With the pictures excluded, retype the records that follow exactly.

[Stored data]
_____

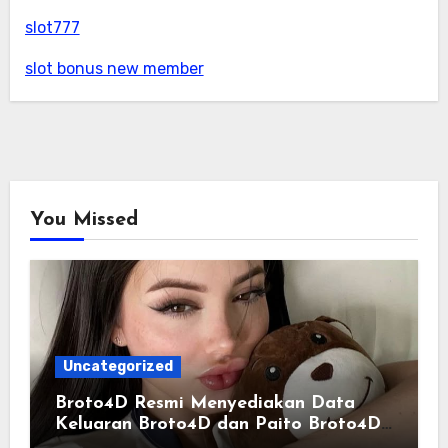
slot777
slot bonus new member
You Missed
Uncategorized
Broto4D Resmi Menyediakan Data
Keluaran Broto4D dan Paito Broto4D
yang Selalu Diperbarui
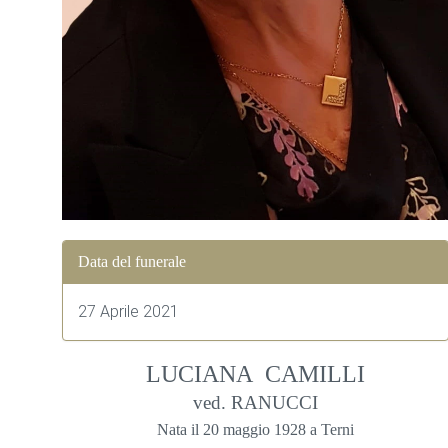
Data del funerale
27 Aprile 2021
LUCIANA CAMILLI
ved. RANUCCI
Nata il 20 maggio 1928 a Terni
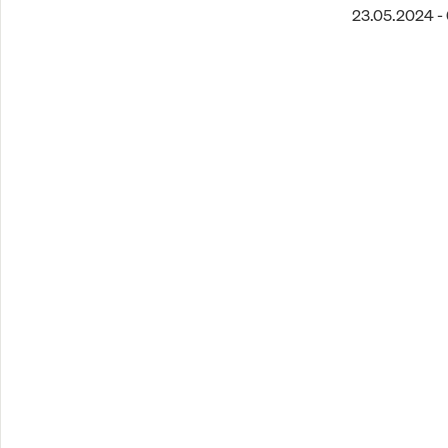
23.05.2024 -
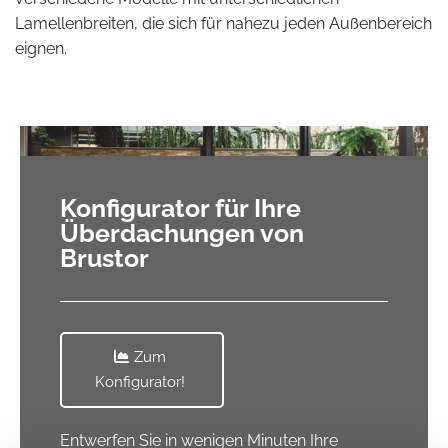
Lamellenbreiten, die sich für nahezu jeden Außenbereich
eignen.
Konfigurator für Ihre
Überdachungen von
Brustor
Zum
Konfigurator!
Entwerfen Sie in wenigen Minuten Ihre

_____

:: ANSWER AREA ::
slot777
slot bonus new member
You Missed
Uncategorized
Broto4D Resmi Menyediakan Data
Keluaran Broto4D dan Paito Broto4D
yang Selalu Diperbarui
Data del funerale
27 Aprile 2021
LUCIANA CAMILLI
ved. RANUCCI
Nata il 20 maggio 1928 a Terni
23.05.2024 -
Lamellenbreiten, die sich für nahezu jeden Außenbereich
eignen.
Konfigurator für Ihre
Überdachungen von
Brustor
Zum
Konfigurator!
Entwerfen Sie in wenigen Minuten Ihre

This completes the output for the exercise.